In case you missed it: The different types of rice dumplings
Here’s a textural tour of Asia’s most beloved filled foods, from the crispy puffs and the chewy dumplings to the meltingly soft baozi. When it comes to culinary satisfaction, Asia has always known to tuck the good stuff in layers and surprise the eater.
Curry puffs (Southeast Asia)
A colonial-era hybrid that took on a life of its own, the curry puff is flaky, golden and unapologetically greasy (but in the best way). Found everywhere from Singapore kopitiams to Thai night markets (karipap), these half-moon snacks are filled with curried potatoes, chicken or sardines, often with a whisper of sweetness. Think of them as a crisp baozi. However, what makes them addictive is the contrast: a blistered, crunchy shell that flakes apart as your teeth sink into something molten, spiced and soulful. This is Asia’s answer to the empanada, but with an extra layer of complexity in both flavour and pastry technique.
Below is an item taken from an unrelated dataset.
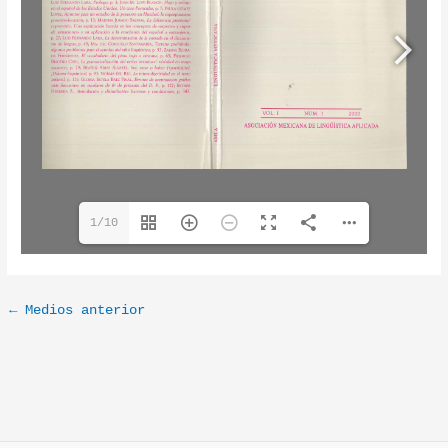
1/10
←
Medios anterior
Don't miss: The best curry puffs in Singapore, according to local chef Willin Low
Baozi (China and the rest of Asia)
Xiaolongbao falls under the baozi category. (Photo: Yu / Unsplash)
Soft, pillowy and eternally comforting, the bao feels less like a snack and more like a soft hug disguised as breakfast. Whether it’s savoury pork-stuffed cha siu bao or sweet red bean buns, there’s something deeply satisfying about tearing into a warm bun and discovering a steaming centre. The dough is half the story: made with yeast and sugar, it becomes a tender wrapper that holds moisture, flavour and warmth. Across Asia, variations abound: Korea’s hoppang, Japan’s nikuman and the now-global xiao long bao. The bao’s genius lies in its texture: slightly chewy, slightly squishy, always gentle.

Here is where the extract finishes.